President Barack Obama's State of the Union speech Tuesday night had a hometown ring to it for Congresswoman Anna Eshoo, she said in a post-speech interview with the Palo Alto Weekly.
"If I were to close my eyes and just listen, it was a description of my congressional district," Eshoo, D-Palo Alto, said.
"The president outlined how we move, how we shape our collective future. And he really gave us the ingredients for that.
"We know what innovation is because we innovate every day. We're known as the innovation capital of the country," she said.
"We value education and we know that it needs to be reshaped -- and that when the appropriate changes are made that no one can stop us in terms of competing.
"But we must have an educated society."
"I thought the president's remarks applied not only to the Congress but to the country and were spot on for where we are in America," she said, echoing numerous members of Congress on both sides of the political spectrum who were reacting to and providing spin on Obama's speech.

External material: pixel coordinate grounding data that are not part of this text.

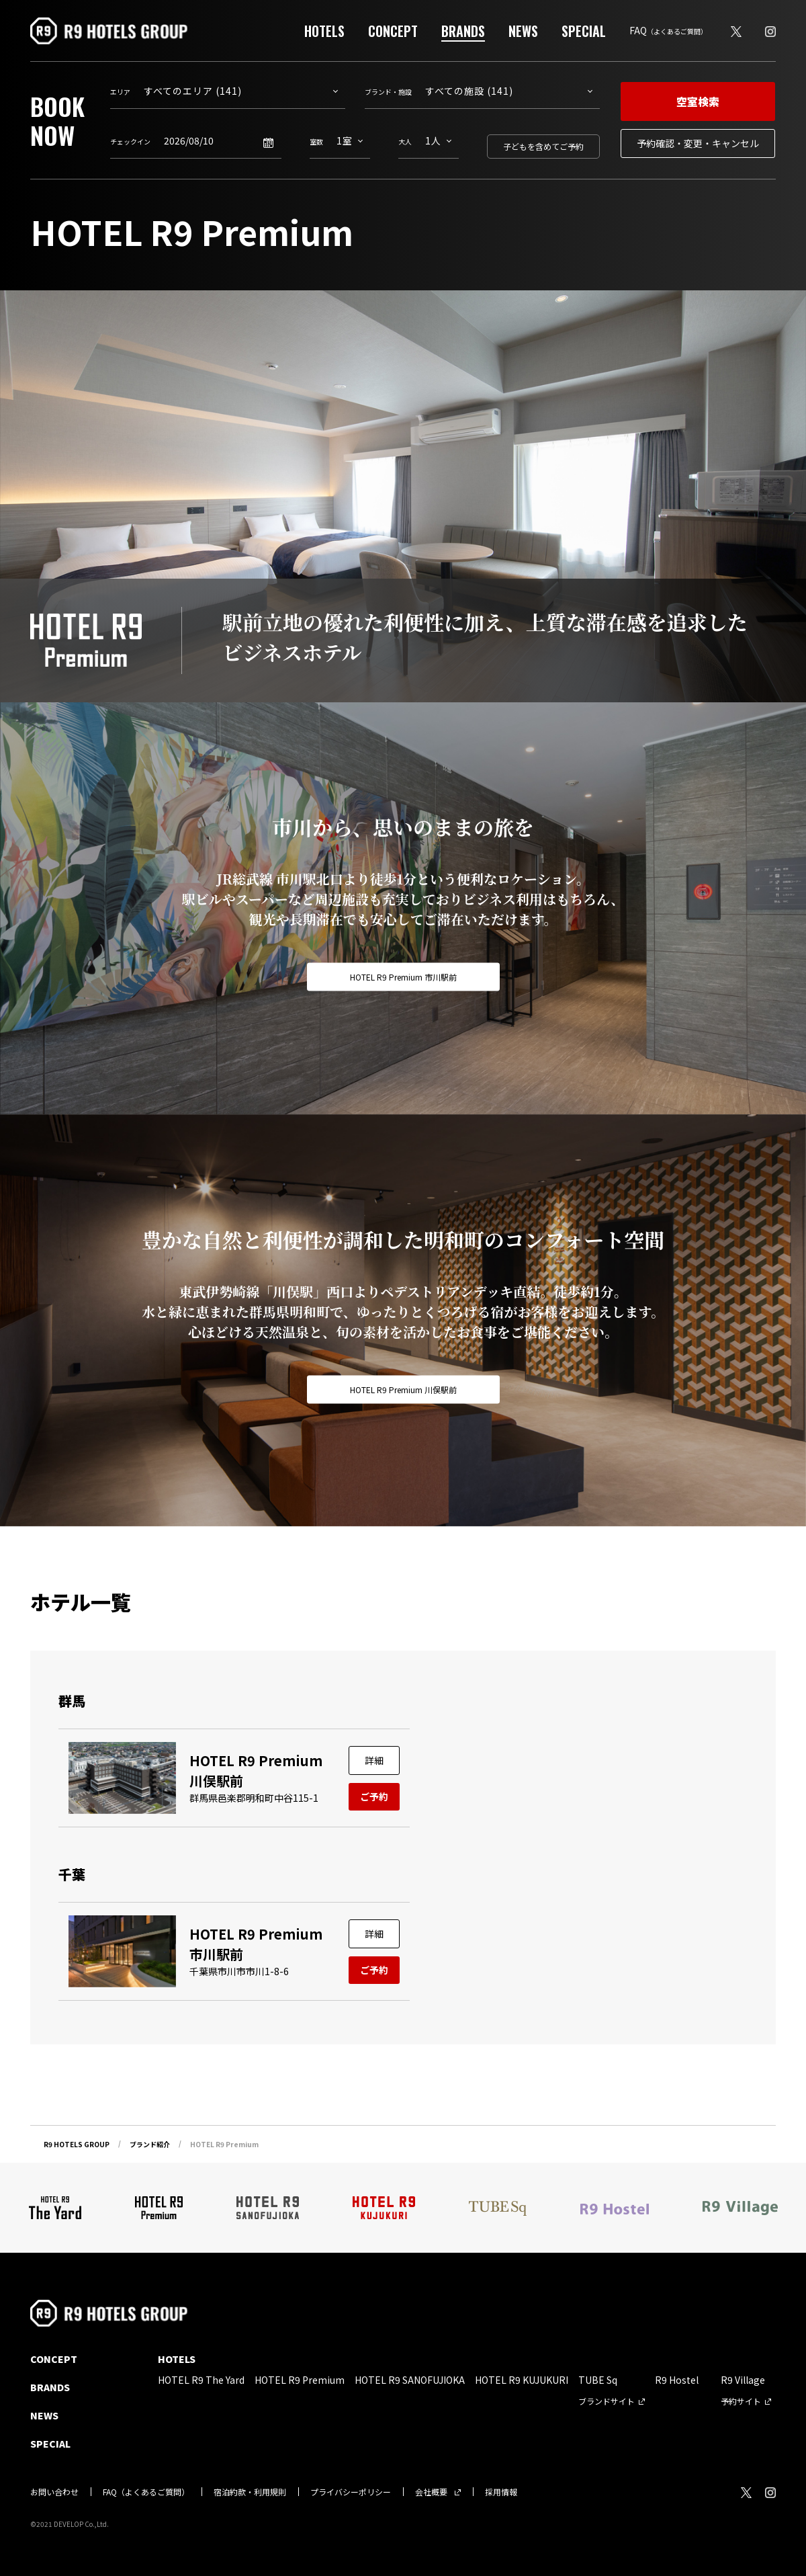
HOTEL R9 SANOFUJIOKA (410, 2379)
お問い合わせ (54, 2491)
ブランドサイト (606, 2401)
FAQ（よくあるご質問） (146, 2491)
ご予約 (374, 1796)
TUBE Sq (597, 2379)
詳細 (374, 1760)
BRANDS (463, 31)
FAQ (668, 30)
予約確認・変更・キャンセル (698, 143)
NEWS (523, 31)
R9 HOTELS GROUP (76, 2144)
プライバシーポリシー (350, 2491)
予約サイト (741, 2401)
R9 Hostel (677, 2379)
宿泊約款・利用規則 (250, 2491)
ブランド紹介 (150, 2144)
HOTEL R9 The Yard (201, 2379)
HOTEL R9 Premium (300, 2379)
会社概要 (431, 2491)
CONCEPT (393, 31)
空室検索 (697, 101)
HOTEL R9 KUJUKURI (521, 2379)
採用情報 (501, 2491)
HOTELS (324, 31)
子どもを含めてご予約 (543, 146)
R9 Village (743, 2379)
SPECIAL (584, 31)
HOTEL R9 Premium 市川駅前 (403, 977)
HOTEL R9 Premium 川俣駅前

But Eshoo took a middle ground: "I thought he was not only inspiring but he was also sensible. He spoke to people not as a Democrat or a Republican or an Independent but that we're all Americans and we all have a stake in this."

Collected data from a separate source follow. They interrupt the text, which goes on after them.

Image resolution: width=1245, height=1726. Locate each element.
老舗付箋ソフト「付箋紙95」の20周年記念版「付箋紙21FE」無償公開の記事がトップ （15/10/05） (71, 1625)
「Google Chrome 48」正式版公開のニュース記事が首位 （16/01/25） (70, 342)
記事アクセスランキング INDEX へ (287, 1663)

"But the thread that moves through all of it is, 'How do we prepare the people of our country to move forward so that we have a future that is going to benefit all Americans?'
"He also acknowledged that the government has to demonstrate itself to be competent, and that we have to unwind some of the old ways of doing things. He spoke of 15 agencies having jurisdiction on one issue. That simply doesn't make sense. And he said we have to have a healthy business climate, when he talks about the corporate tax.

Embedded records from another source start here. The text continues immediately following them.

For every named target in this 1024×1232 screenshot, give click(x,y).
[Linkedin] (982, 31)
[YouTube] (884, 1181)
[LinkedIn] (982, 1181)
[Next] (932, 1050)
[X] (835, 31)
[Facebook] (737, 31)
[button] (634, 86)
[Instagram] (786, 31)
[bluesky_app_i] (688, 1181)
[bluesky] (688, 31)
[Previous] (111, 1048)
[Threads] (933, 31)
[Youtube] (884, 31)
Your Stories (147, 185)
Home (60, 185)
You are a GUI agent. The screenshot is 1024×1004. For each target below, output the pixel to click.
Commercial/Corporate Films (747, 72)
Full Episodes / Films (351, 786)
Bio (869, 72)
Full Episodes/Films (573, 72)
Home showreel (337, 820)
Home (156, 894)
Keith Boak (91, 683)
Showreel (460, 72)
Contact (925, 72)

"He also challenged the Congress to do some very tough things. He called for a five-year freeze on domestic spending, but he also said we don't need to re-litigate the good things that we have accomplished and if there are new ideas to improve upon, for example, the health care reform law, that he was open to it.
"I was very pleased when he said he wanted to get rid of the provision that the Senate had inserted in the bill on the 1099 forms that would be required of businesses.
"So in acknowledging that he was speaking to a healthy business climate, people who are going to know they have a market for their products.
"So I thought that all in all the speech was not only delivered well but the substance of it was all about the challenges and the steps that we need to take to meet them."